_Extracted page text data_.

== Segment start ==

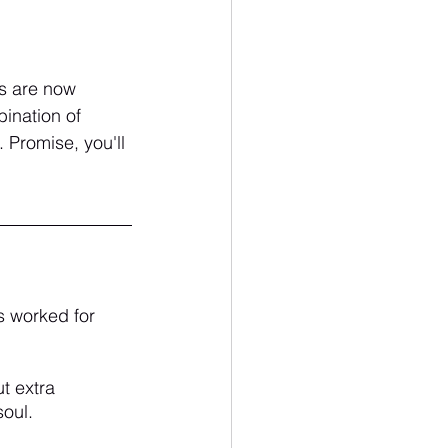
es are now 
ination of 
 Promise, you'll 
s worked for 
t extra 
oul.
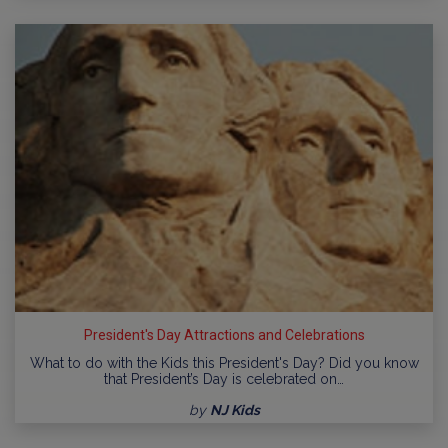
President's Day Attractions and Celebrations
What to do with the Kids this President's Day? Did you know
that President’s Day is celebrated on…
by
NJ Kids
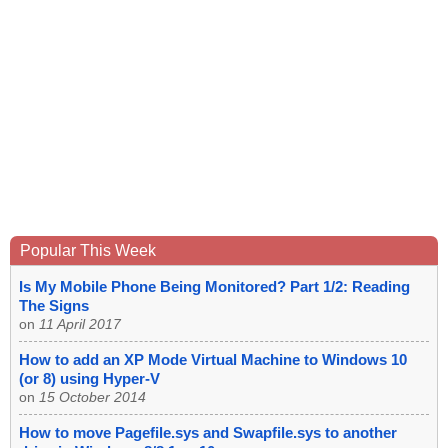
Popular This Week
Is My Mobile Phone Being Monitored? Part 1/2: Reading
The Signs
on
11 April 2017
How to add an XP Mode Virtual Machine to Windows 10
(or 8) using Hyper-V
on
15 October 2014
How to move Pagefile.sys and Swapfile.sys to another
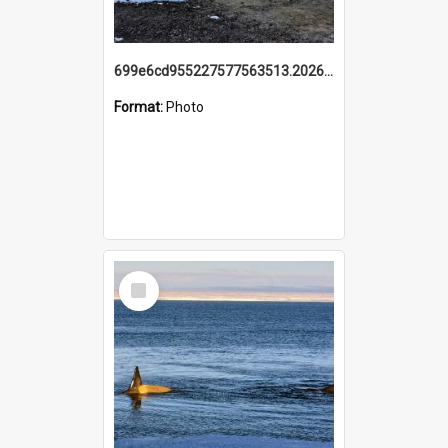
699e6cd955227577563513.20260215_095928.jpg
Format:
Photo
Select
Item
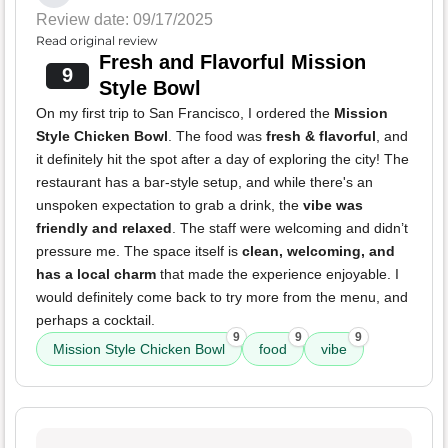
Review date: 09/17/2025
Read original review
Fresh and Flavorful Mission
9
Style Bowl
On my first trip to San Francisco, I ordered the
Mission
Style Chicken Bowl
. The food was
fresh & flavorful
, and
it definitely hit the spot after a day of exploring the city! The
restaurant has a bar-style setup, and while there's an
unspoken expectation to grab a drink, the
vibe was
friendly and relaxed
. The staff were welcoming and didn’t
pressure me. The space itself is
clean, welcoming, and
has a local charm
that made the experience enjoyable. I
would definitely come back to try more from the menu, and
perhaps a cocktail.
9
9
9
Mission Style Chicken Bowl
food
vibe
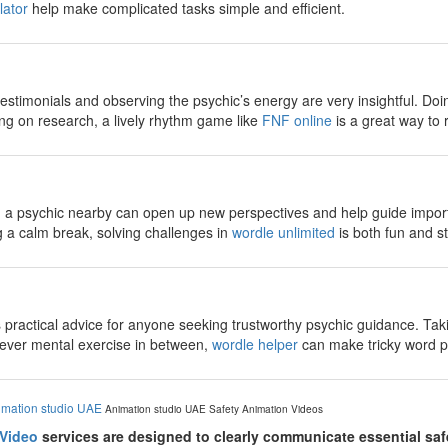
lator
help make complicated tasks simple and efficient.
estimonials and observing the psychic’s energy are very insightful. Doi
ing on research, a lively rhythm game like
FNF online
is a great way to 
g a psychic nearby can open up new perspectives and help guide importa
ng a calm break, solving challenges in
wordle unlimited
is both fun and st
ves practical advice for anyone seeking trustworthy psychic guidance. T
lever mental exercise in between,
wordle helper
can make tricky word p
imation studio UAE
Animation studio UAE
Safety Animation Videos
 Video
services are designed to clearly communicate essential sa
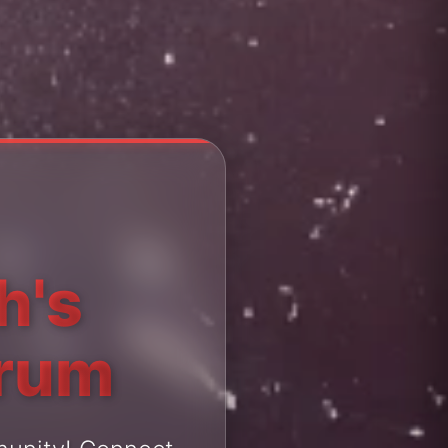
h's
orum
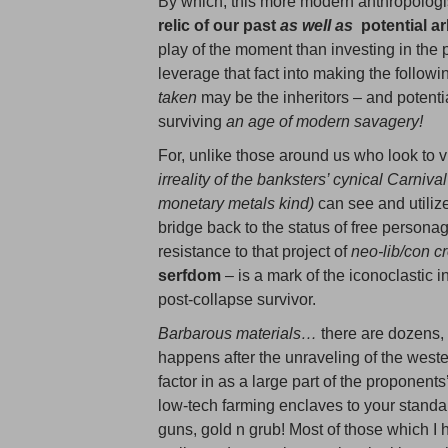
By which, this more modern anthropologi
relic of our past
as well as
potential ar
play of the moment than investing in the pr
leverage that fact into making the follow
taken
may be the inheritors – and potent
surviving
an age of modern savagery!
For, unlike those around us who look to vir
irreality of the banksters’ cynical
Carnival
monetary metals kind)
can see and utilize
bridge back to the status of free personag
resistance to that project of
neo-lib/con c
serfdom
– is a mark of the iconoclastic i
post-collapse survivor.
Barbarous materials…
there are dozens, 
happens after the unraveling of the west
factor in as a large part of the proponent
low-tech farming enclaves to your stand
guns, gold n grub! Most of those which I ha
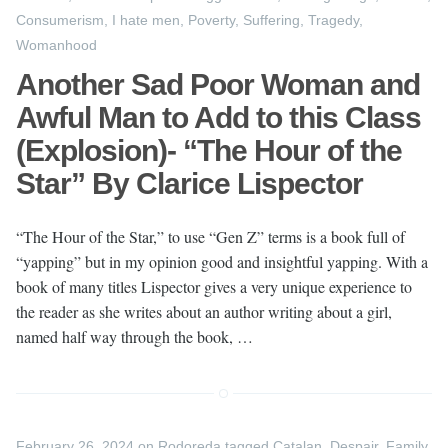
Consumerism
,
I hate men
,
Poverty
,
Suffering
,
Tragedy
,
Womanhood
Another Sad Poor Woman and
Awful Man to Add to this Class
(Explosion)- “The Hour of the
Star” By Clarice Lispector
“The Hour of the Star,” to use “Gen Z” terms is a book full of
“yapping” but in my opinion good and insightful yapping. With a
book of many titles Lispector gives a very unique experience to
the reader as she writes about an author writing about a girl,
named half way through the book, …
February 26, 2024
on
Rodoreda
tagged
Catalan
,
Despair
,
Family
,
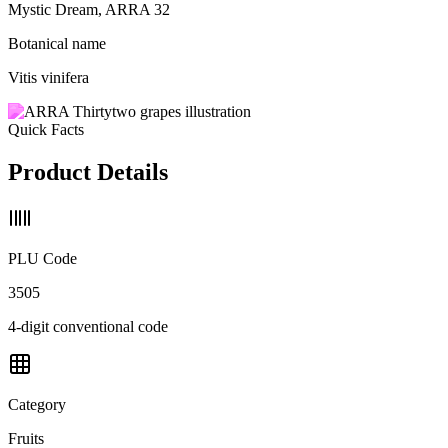
Mystic Dream, ARRA 32
Botanical name
Vitis vinifera
Quick Facts
Product Details
PLU Code
3505
4-digit conventional code
Category
Fruits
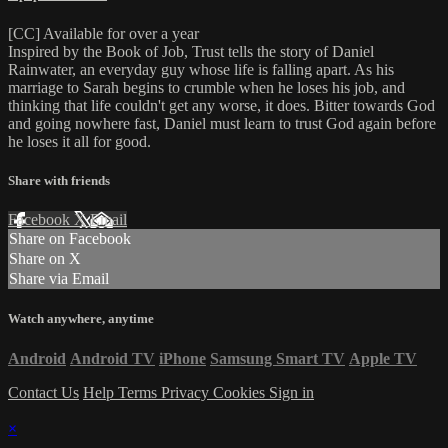
[CC] Available for over a year
Inspired by the Book of Job, Trust tells the story of Daniel
Rainwater, an everyday guy whose life is falling apart. As his
marriage to Sarah begins to crumble when he loses his job, and
thinking that life couldn't get any worse, it does. Bitter towards God
and going nowhere fast, Daniel must learn to trust God again before
he loses it all for good.
Share with friends
Facebook
X
Email
Share on Facebook
Share on X
Share via Email
Watch anywhere, anytime
Android
Android TV
iPhone
Samsung Smart TV
Apple TV
Contact Us
Help
Terms
Privacy
Cookies
Sign in
×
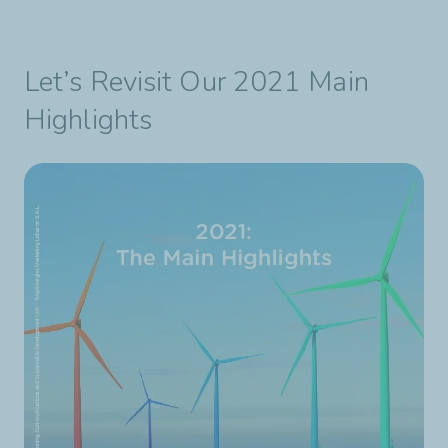
Let’s Revisit Our 2021 Main
Highlights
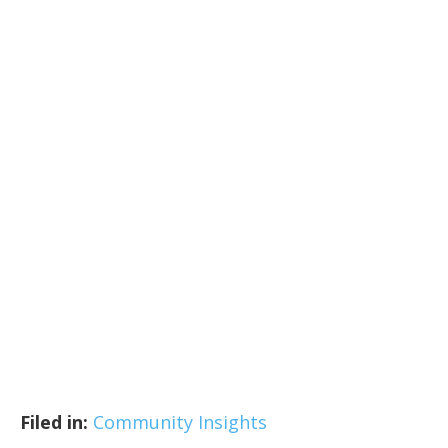
Filed in:
Community Insights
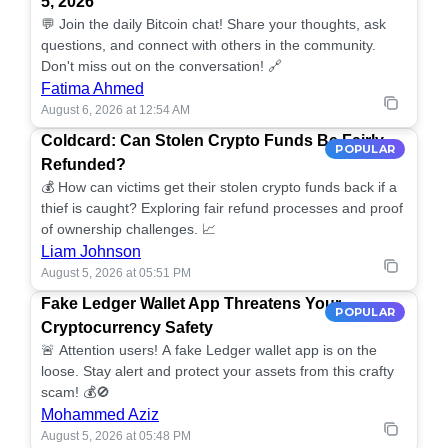
5, 2026
💬 Join the daily Bitcoin chat! Share your thoughts, ask
questions, and connect with others in the community.
Don't miss out on the conversation! 🔗
Fatima Ahmed
August 6, 2026 at 12:54 AM
Coldcard: Can Stolen Crypto Funds Be Fairly
POPULAR
Refunded?
💰 How can victims get their stolen crypto funds back if a
thief is caught? Exploring fair refund processes and proof
of ownership challenges. 📈
Liam Johnson
August 5, 2026 at 05:51 PM
Fake Ledger Wallet App Threatens Your
POPULAR
Cryptocurrency Safety
🚨 Attention users! A fake Ledger wallet app is on the
loose. Stay alert and protect your assets from this crafty
scam! 💰🚫
Mohammed Aziz
August 5, 2026 at 05:48 PM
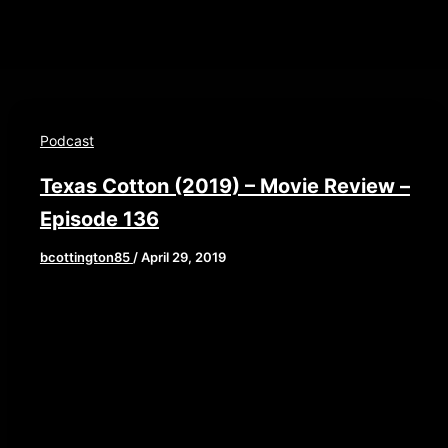
Podcast
Texas Cotton (2019) – Movie Review –
Episode 136
bcottington85
/
April 29, 2019
Check out Texas Cotton today on Amazon
Prime and Youtube We are back this week after a
3 week hiatus. This week we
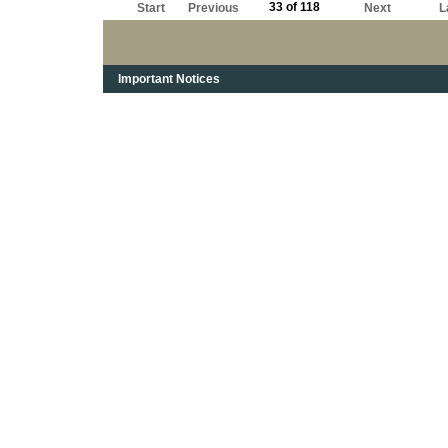
33 of 118
Start
Previous
Next
L
Important Notices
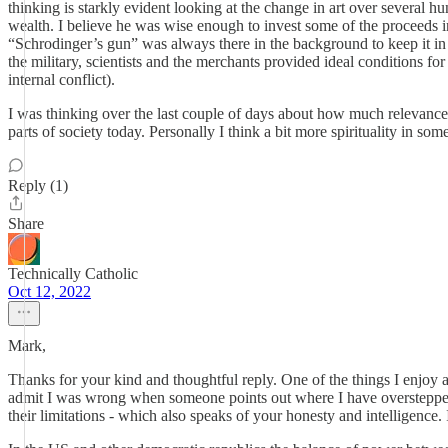
thinking is starkly evident looking at the change in art over several
wealth. I believe he was wise enough to invest some of the proceeds i
“Schrodinger’s gun” was always there in the background to keep it i
the military, scientists and the merchants provided ideal conditions f
internal conflict).
I was thinking over the last couple of days about how much relevance 
parts of society today. Personally I think a bit more spirituality in so
Reply (1)
Share
Technically Catholic
Oct 12, 2022
Mark,
Thanks for your kind and thoughtful reply. One of the things I enjoy ab
admit I was wrong when someone points out where I have overstepped, 
their limitations - which also speaks of your honesty and intelligence. 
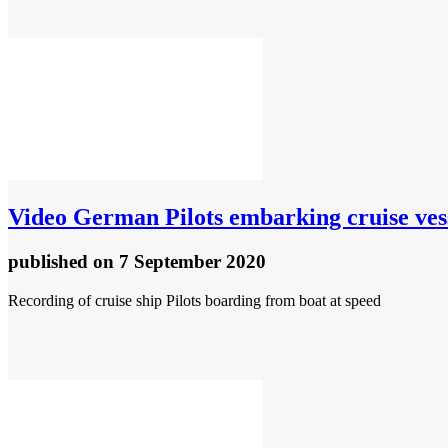
Video
German Pilots embarking cruise ves
published
on 7 September 2020
Recording of cruise ship Pilots boarding from boat at speed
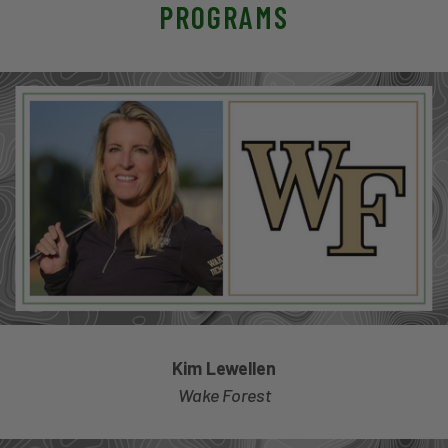
PROGRAMS
Kim Lewellen
Wake Forest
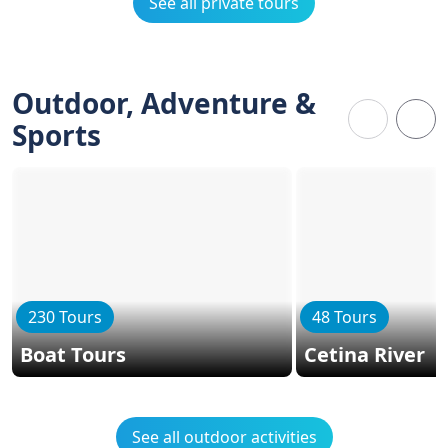
See all private tours
Outdoor, Adventure &
Sports
230 Tours
48 Tours
Boat Tours
Cetina River
See all outdoor activities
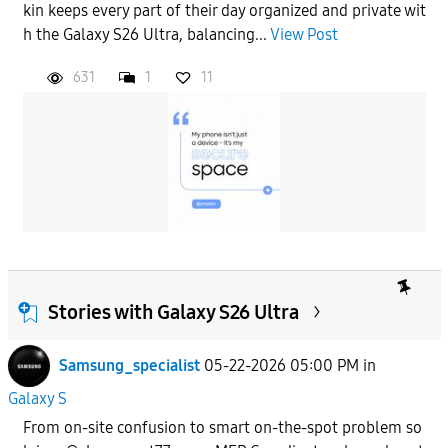
kin keeps every part of their day organized and private wit
h the Galaxy S26 Ultra, balancing...
View Post
631
1
11
Stories with Galaxy S26 Ultra
Samsung_specialist
05-22-2026 05:00 PM
in
Galaxy S
From on-site confusion to smart on-the-spot problem so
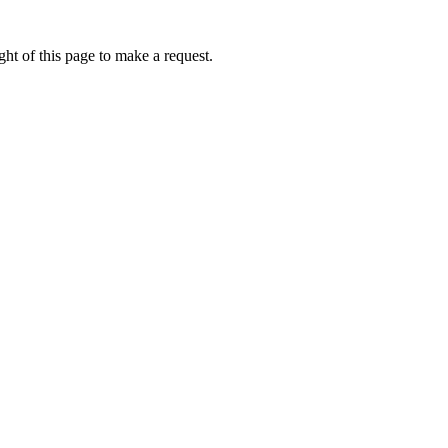
ht of this page to make a request.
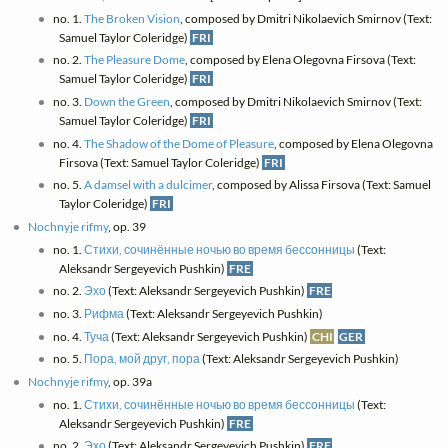
no. 1.
The Broken Vision
, composed by Dmitri Nikolaevich Smirnov (Text:
Samuel Taylor Coleridge)
FRI
no. 2.
The Pleasure Dome
, composed by Elena Olegovna Firsova (Text:
Samuel Taylor Coleridge)
FRI
no. 3.
Down the Green
, composed by Dmitri Nikolaevich Smirnov (Text:
Samuel Taylor Coleridge)
FRI
no. 4.
The Shadow of the Dome of Pleasure
, composed by Elena Olegovna
Firsova (Text: Samuel Taylor Coleridge)
FRI
no. 5.
A damsel with a dulcimer
, composed by Alissa Firsova (Text: Samuel
Taylor Coleridge)
FRI
Nochnyje rifmy
, op. 39
no. 1.
Стихи, сочинённые ночью во время бессонницы
(Text:
Aleksandr Sergeyevich Pushkin)
FRE
no. 2.
Эхо
(Text: Aleksandr Sergeyevich Pushkin)
FRE
no. 3.
Рифма
(Text: Aleksandr Sergeyevich Pushkin)
no. 4.
Туча
(Text: Aleksandr Sergeyevich Pushkin)
CHI
GER
no. 5.
Пора, мой друг, пора
(Text: Aleksandr Sergeyevich Pushkin)
Nochnyje rifmy
, op. 39a
no. 1.
Стихи, сочинённые ночью во время бессонницы
(Text:
Aleksandr Sergeyevich Pushkin)
FRE
no. 2.
Эхо
(Text: Aleksandr Sergeyevich Pushkin)
FRE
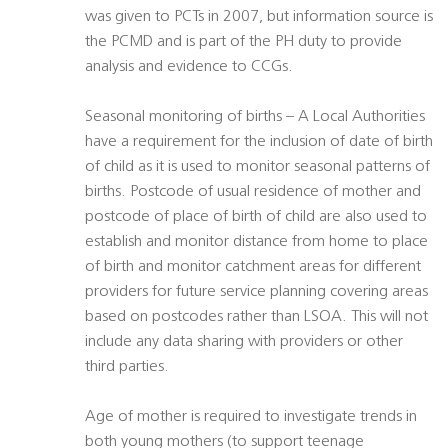
was given to PCTs in 2007, but information source is
the PCMD and is part of the PH duty to provide
analysis and evidence to CCGs.
Seasonal monitoring of births – A Local Authorities
have a requirement for the inclusion of date of birth
of child as it is used to monitor seasonal patterns of
births. Postcode of usual residence of mother and
postcode of place of birth of child are also used to
establish and monitor distance from home to place
of birth and monitor catchment areas for different
providers for future service planning covering areas
based on postcodes rather than LSOA. This will not
include any data sharing with providers or other
third parties.
Age of mother is required to investigate trends in
both young mothers (to support teenage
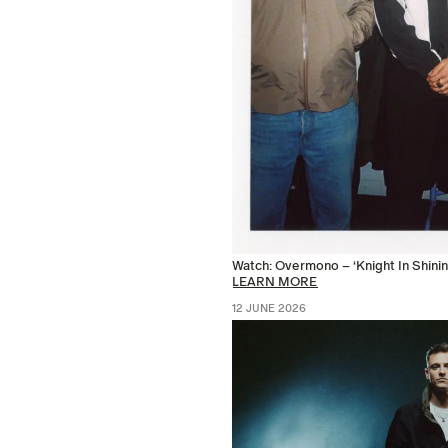
Watch: Overmono – ‘Knight In Shinin
LEARN MORE
12 JUNE 2026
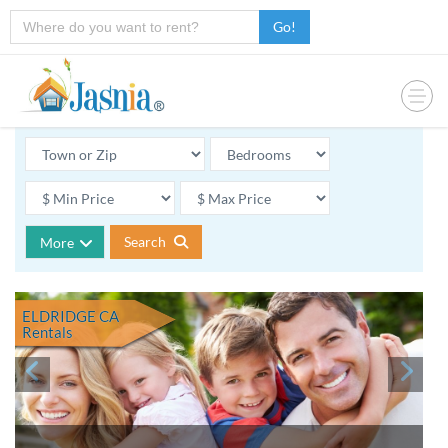
Go!
Search
More
ELDRIDGE CA
Rentals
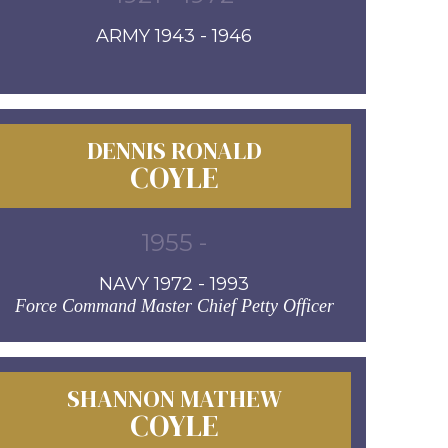
ARMY 1943 - 1946
DENNIS RONALD
COYLE
1955 -
NAVY 1972 - 1993
Force Command Master Chief Petty Officer
SHANNON MATHEW
COYLE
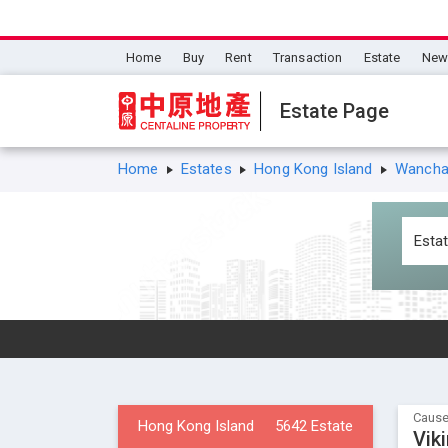
Home
Buy
Rent
Transaction
Estate
New 
Estate Page
Home
Estates
Hong Kong Island
Wanchai
Cause
Hong Kong Island
5642 Estate
Vik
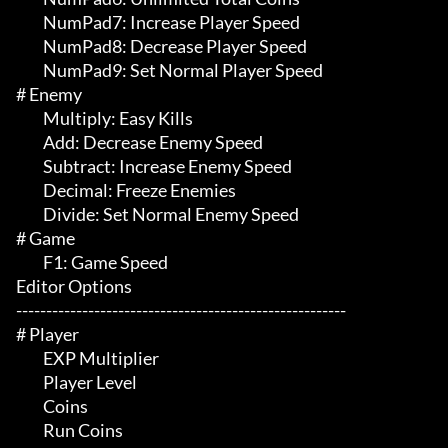
	 NumPad7: Increase Player Speed

	 NumPad8: Decrease Player Speed

	 NumPad9: Set Normal Player Speed

# Enemy  

	 Multiply: Easy Kills

	 Add: Decrease Enemy Speed

	 Subtract: Increase Enemy Speed

	 Decimal: Freeze Enemies

	 Divide: Set Normal Enemy Speed

# Game 

	 F1: Game Speed

Editor Options

-------------------------------------------------------

# Player 

	 EXP Multiplier 

	 Player Level

	 Coins

	 Run Coins
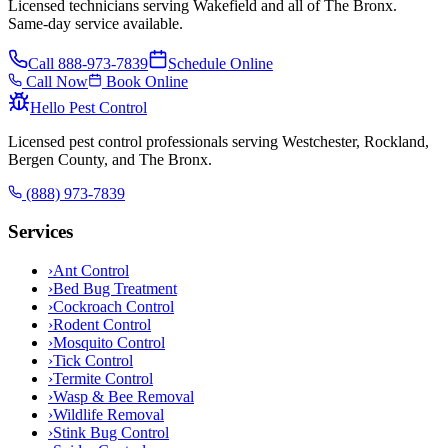
Licensed technicians serving Wakefield and all of The Bronx.
Same-day service available.
Call
888-973-7839
Schedule Online
Call Now
Book Online
Hello Pest Control
Licensed pest control professionals serving Westchester, Rockland,
Bergen County, and The Bronx.
(888) 973-7839
Services
›
Ant Control
›
Bed Bug Treatment
›
Cockroach Control
›
Rodent Control
›
Mosquito Control
›
Tick Control
›
Termite Control
›
Wasp & Bee Removal
›
Wildlife Removal
›
Stink Bug Control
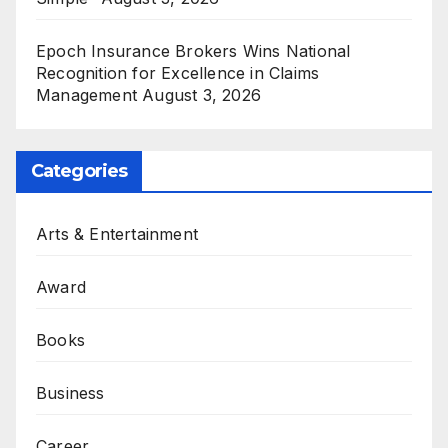
Epoch Insurance Brokers Wins National
Recognition for Excellence in Claims
Management
August 3, 2026
Categories
Arts & Entertainment
Award
Books
Business
Career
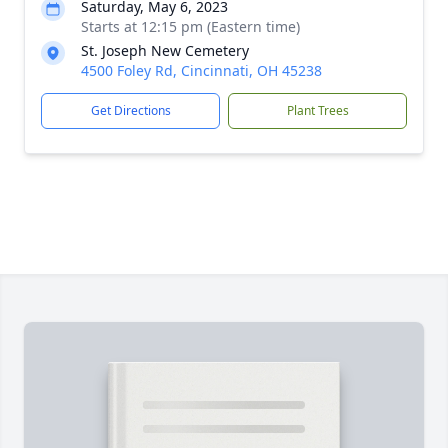
Saturday, May 6, 2023
Starts at 12:15 pm (Eastern time)
St. Joseph New Cemetery
4500 Foley Rd, Cincinnati, OH 45238
Get Directions
Plant Trees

== Segment end ==

_WORK ORDER_. The lines to restate word for word run from the line that contains "August 3, 2026" through the end of the entries above, both ends included. Leave out all pictures and write nothing else.

_RESPONSE AREA_.
August 3, 2026
Categories
Arts & Entertainment
Award
Books
Business
Career
Saturday, May 6, 2023
Starts at 12:15 pm (Eastern time)
St. Joseph New Cemetery
4500 Foley Rd, Cincinnati, OH 45238
Get Directions
Plant Trees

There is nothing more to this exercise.